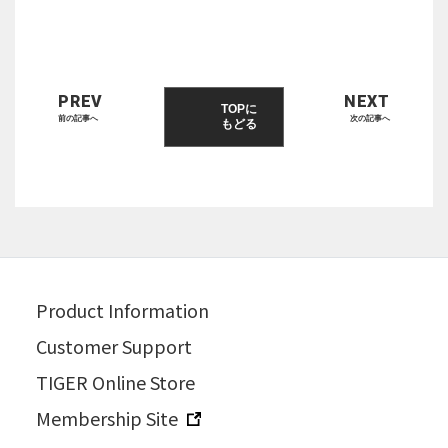
PREV
NEXT
TOPに
前の記事へ
次の記事へ
もどる
Product Information
Customer Support
TIGER Online Store
Membership Site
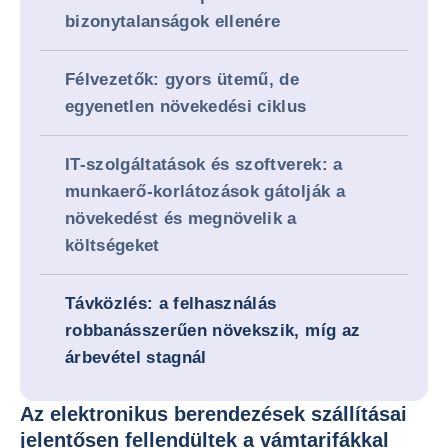
bizonytalanságok ellenére
Félvezetők: gyors ütemű, de
egyenetlen növekedési ciklus
IT-szolgáltatások és szoftverek: a
munkaerő-korlátozások gátolják a
növekedést és megnövelik a
költségeket
Távközlés: a felhasználás
robbanásszerűen növekszik, míg az
árbevétel stagnál
Az elektronikus berendezések szállításai
jelentősen fellendültek a vámtarifákkal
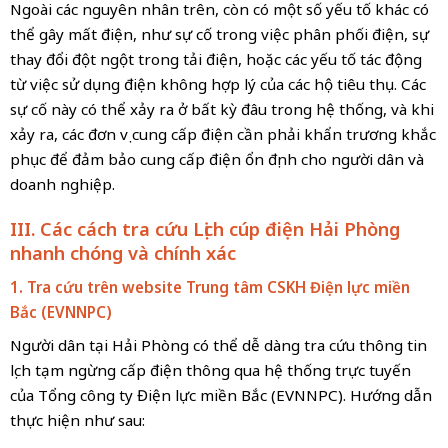
Ngoài các nguyên nhân trên, còn có một số yếu tố khác có
thể gây mất điện, như sự cố trong việc phân phối điện, sự
thay đổi đột ngột trong tải điện, hoặc các yếu tố tác động
từ việc sử dụng điện không hợp lý của các hộ tiêu thụ. Các
sự cố này có thể xảy ra ở bất kỳ đâu trong hệ thống, và khi
xảy ra, các đơn vị cung cấp điện cần phải khẩn trương khắc
phục để đảm bảo cung cấp điện ổn định cho người dân và
doanh nghiệp.
III. Các cách tra cứu Lịch cúp điện Hải Phòng
nhanh chóng và chính xác
1. Tra cứu trên website Trung tâm CSKH Điện lực miền
Bắc (EVNNPC)
Người dân tại Hải Phòng có thể dễ dàng tra cứu thông tin
lịch tạm ngừng cấp điện thông qua hệ thống trực tuyến
của Tổng công ty Điện lực miền Bắc (EVNNPC). Hướng dẫn
thực hiện như sau:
──────────────────────────────
▶ [EXERCISE DESCRIPTION] Retyping is limited to the line with "Customer Support" and the lines after it in the material above; give them exactly and leave out the pictures.

▶ [ANSWER BOX]
Customer Support
TIGER Online Store
Membership Site
bizonytalanságok ellenére
Félvezetők: gyors ütemű, de
egyenetlen növekedési ciklus
IT-szolgáltatások és szoftverek: a
munkaerő-korlátozások gátolják a
növekedést és megnövelik a
költségeket
Távközlés: a felhasználás
robbanásszerűen növekszik, míg az
árbevétel stagnál
Az elektronikus berendezések szállításai
jelentősen fellendültek a vámtarifákkal
Ngoài các nguyên nhân trên, còn có một số yếu tố khác có
thể gây mất điện, như sự cố trong việc phân phối điện, sự
thay đổi đột ngột trong tải điện, hoặc các yếu tố tác động
từ việc sử dụng điện không hợp lý của các hộ tiêu thụ. Các
sự cố này có thể xảy ra ở bất kỳ đâu trong hệ thống, và khi
xảy ra, các đơn vị cung cấp điện cần phải khẩn trương khắc
phục để đảm bảo cung cấp điện ổn định cho người dân và
doanh nghiệp.
III. Các cách tra cứu Lịch cúp điện Hải Phòng
nhanh chóng và chính xác
1. Tra cứu trên website Trung tâm CSKH Điện lực miền
Bắc (EVNNPC)
Người dân tại Hải Phòng có thể dễ dàng tra cứu thông tin
lịch tạm ngừng cấp điện thông qua hệ thống trực tuyến
của Tổng công ty Điện lực miền Bắc (EVNNPC). Hướng dẫn
thực hiện như sau:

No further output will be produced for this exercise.